Page images and extracted text:
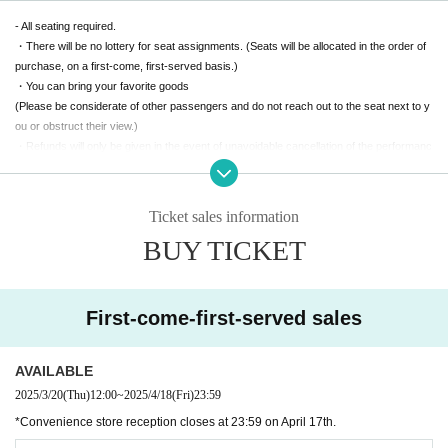
- All seating required.
・There will be no lottery for seat assignments. (Seats will be allocated in the order of
purchase, on a first-come, first-served basis.)
・You can bring your favorite goods
(Please be considerate of other passengers and do not reach out to the seat next to y
ou or obstruct their view.)
・Refunds will only be given in the event of unavoidable cancellation of the performanc
e.
(Please note that we cannot accept refunds due to personal circumstances.)
Ticket sales information
[(required)] It's a packed concert. Let's enjoy it to the fullest!
BUY TICKET
First-come-first-served sales
AVAILABLE
2025/3/20
(Thu)
12:00
~
2025/4/18
(Fri)
23:59
*Convenience store reception closes at 23:59 on April 17th.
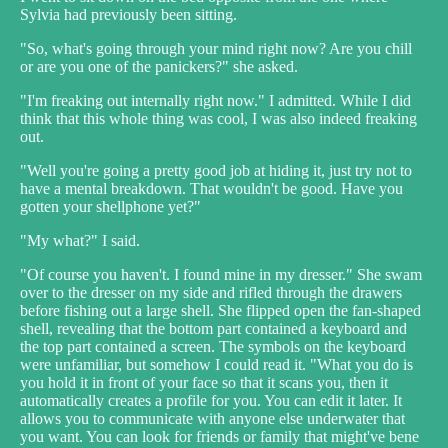
Sylvia had previously been sitting.
"So, what's going through your mind right now? Are you chill
or are you one of the panickers?" she asked.
"I'm freaking out internally right now." I admitted. While I did
think that this whole thing was cool, I was also indeed freaking
out.
"Well you're going a pretty good job at hiding it, just try not to
have a mental breakdown. That wouldn't be good. Have you
gotten your shellphone yet?"
"My what?" I said.
"Of course you haven't. I found mine in my dresser." She swam
over to the dresser on my side and rifled through the drawers
before fishing out a large shell. She flipped open the fan-shaped
shell, revealing that the bottom part contained a keyboard and
the top part contained a screen. The symbols on the keyboard
were unfamiliar, but somehow I could read it. "What you do is
you hold it in front of your face so that it scans you, then it
automatically creates a profile for you. You can edit it later. It
allows you to communicate with anyone else underwater that
you want. You can look for friends or family that might've bene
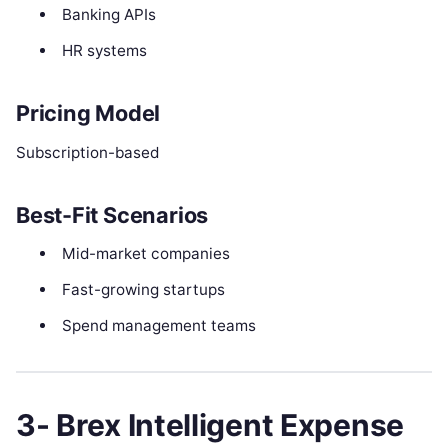
Banking APIs
HR systems
Pricing Model
Subscription-based
Best-Fit Scenarios
Mid-market companies
Fast-growing startups
Spend management teams
3- Brex Intelligent Expense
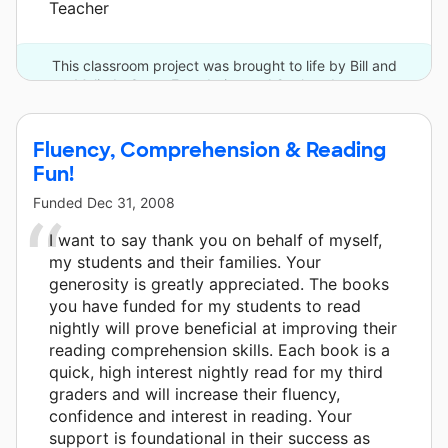
Teacher
This classroom project was brought to life by Bill and
Melinda Gates Foundation and 2 other donors.
Fluency, Comprehension & Reading
Fun!
Funded
Dec 31, 2008
I want to say thank you on behalf of myself,
my students and their families. Your
generosity is greatly appreciated. The books
you have funded for my students to read
nightly will prove beneficial at improving their
reading comprehension skills. Each book is a
quick, high interest nightly read for my third
graders and will increase their fluency,
confidence and interest in reading. Your
support is foundational in their success as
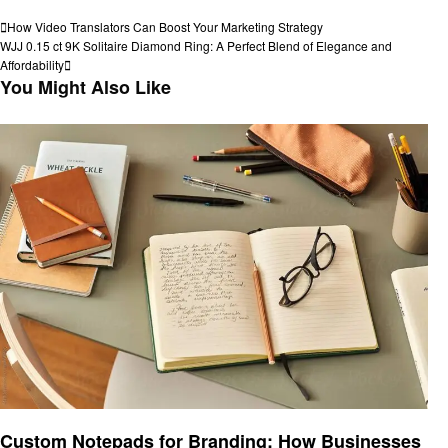
View all posts
Post
Previous
How Video Translators Can Boost Your Marketing Strategy
Post
Next
WJJ 0.15 ct 9K Solitaire Diamond Ring: A Perfect Blend of Elegance and
navigation
Post
Affordability
You Might Also Like
Business
Custom Notepads for Branding: How Businesses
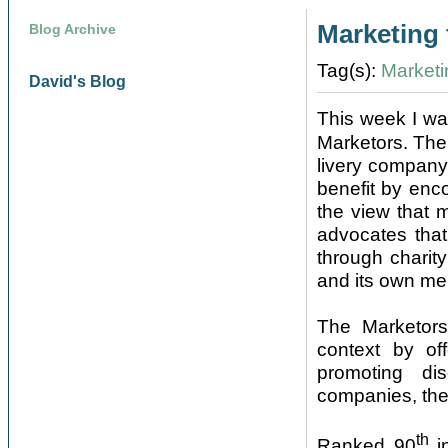
Marketing 
Blog Archive
Tag(s):
Marketi
David's Blog
This week I wa
Marketors. The
livery company
benefit by enc
the view that 
advocates that
through charit
and its own me
The Marketors
context by of
promoting di
companies, the
th
Ranked 90
in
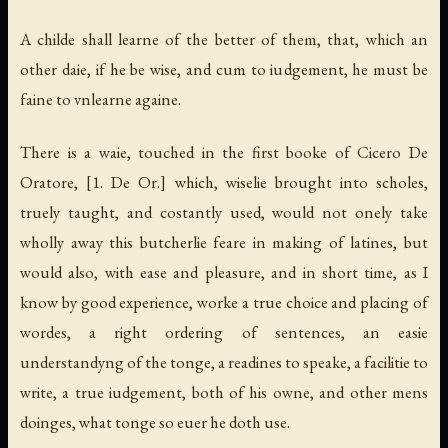
A childe shall learne of the better of them, that, which an
other daie, if he be wise, and cum to iudgement, he must be
faine to vnlearne againe.
There is a waie, touched in the first booke of Cicero De
Oratore,
[1. De Or.]
which, wiselie brought into scholes,
truely taught, and costantly used, would not onely take
wholly away this butcherlie feare in making of latines, but
would also, with ease and pleasure, and in short time, as I
know by good experience, worke a true choice and placing of
wordes, a right ordering of sentences, an easie
understandyng of the tonge, a readines to speake, a facilitie to
write, a true iudgement, both of his owne, and other mens
doinges, what tonge so euer he doth use.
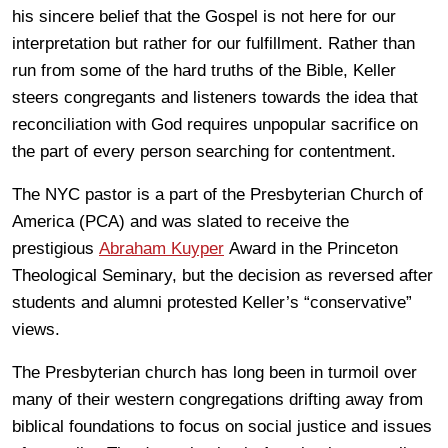
his sincere belief that the Gospel is not here for our
interpretation but rather for our fulfillment. Rather than
run from some of the hard truths of the Bible, Keller
steers congregants and listeners towards the idea that
reconciliation with God requires unpopular sacrifice on
the part of every person searching for contentment.
The NYC pastor is a part of the Presbyterian Church of
America (PCA) and was slated to receive the
prestigious
Abraham Kuyper
Award in the Princeton
Theological Seminary, but the decision as reversed after
students and alumni protested Keller’s “conservative”
views.
The Presbyterian church has long been in turmoil over
many of their western congregations drifting away from
biblical foundations to focus on social justice and issues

THE PROBLEM:
Show the lines where the word "away" appears in the entries.

EXPECTED ANSWER:
wholly away this butcherlie feare in making of latines, but
many of their western congregations drifting away from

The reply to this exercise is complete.